栄養学の専門ジャーナル(電子版)に、植物ステロールによる高コレステロール血症改善効果を示した臨床研究が報告されていました。
(
J Acad Nutr Diet. 2013 Nov 26.)
植物ステロールとは、植物に含まれるステロール類の総称であり、カンペステロールやシトステロールなどのステロール類から構成されます。

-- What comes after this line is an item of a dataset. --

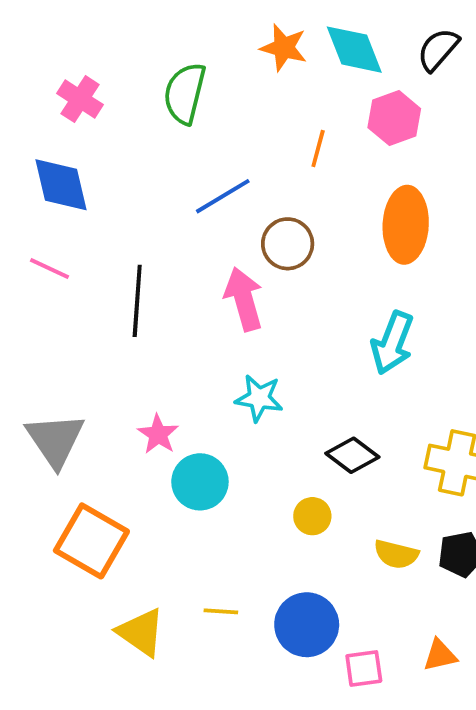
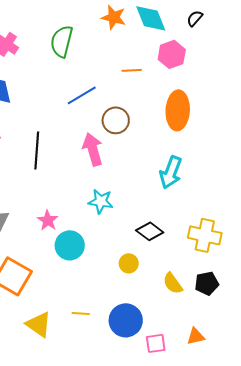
black semicircle: (438, 50) -> (195, 18), size x0.7
orange line: (318, 149) -> (132, 70), turned 72
yellow semicircle: (396, 554) -> (173, 283), turned 40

化学構造上、植物ステロールは、動物に含まれるコレステロールに類似しており、胆汁酸ミセルにおいてコレステロールと競合することで、コレステロール低下作用を示します。
さて、今回の研究では、
高コレステロール血症に対する植物ステロールサプリメントの効果が調べられました。
(同グループによる先行研究では、
1日あたり1.8グラムの植物ステロール/スタノールサプリメントを、
食事療法(NCEP)に併用することで、
高コレステロール血症患者(LDLが130mg/dL以上、220mg/dL未満)の改善が示されています。)
今回は、
ランダム化二重盲検偽薬対照クロスオーバー法として、
高脂血症患者30名(男性8名、女性22名)を対象に、
1.8グラムの植物ステロール/スタノールあるいは偽薬が投与されました。
試験開始時の被験者の脂質関連指標は、
総コレステロール値;236.6±4.2 mg/dL (6.11±0.11 mmol/L)、
HDLコレステロール値; 56.8±3.0 mg/dL (1.47±0.08 mmol/L)、
LDL コレステロール値;151.6±3.3 mg/dL (3.92±0.09 mmol/L)、
非HDLコレステロール値;179.7±4.6 mg/dL (4.64±0.12 mmol/L)、
TG値;144.5±14.3 mg/dL (1.63±0.16 mmol/L)
でした。
植物ステロール/スタノール投与後、
脂質関連指標は、
偽薬投与群と比べて有意に減少(低下)しました(P<0.01)。
LDLコレステロール値;-4.3%、
非HDLコレステロール値;-4.1%
総コレステロール値;-3.5%
なお、TG値とHDL値に有意な変化は見出されていません。
以上のデータから、
1日あたり1.8グラムの植物ステロールサプリメントによる脂質代謝改善作用が示唆されます。
先行研究では、
植物ステロールによる超悪玉コレステロール低下作用
植物ステロールによるLDLコレステロール低下作用:レビュー
という報告もあります。
脂質異常症・高脂血症対策のサプリメントの定番は、
紅麹です。
最近では、スタチン不耐症の脂質異常症患者に対して、紅麹投与による脂質代謝改善作用を示したランダム化比較試験も示されました。
紅麹に関するエビデンスでは、
・スタチン不耐症に対する紅麹投与による脂質異常症の改善効果
・心血管イベント発生の抑制効果
が知られています。
(なお、スタチンおよび紅麹のいずれも、
コエンザイムQ10との併用が必要と考えます。)
コエンザイムQ10には、酸化型(=ユビキノン,ubiquinone)と還元型(=ユビキノール,ubiquinol)があります。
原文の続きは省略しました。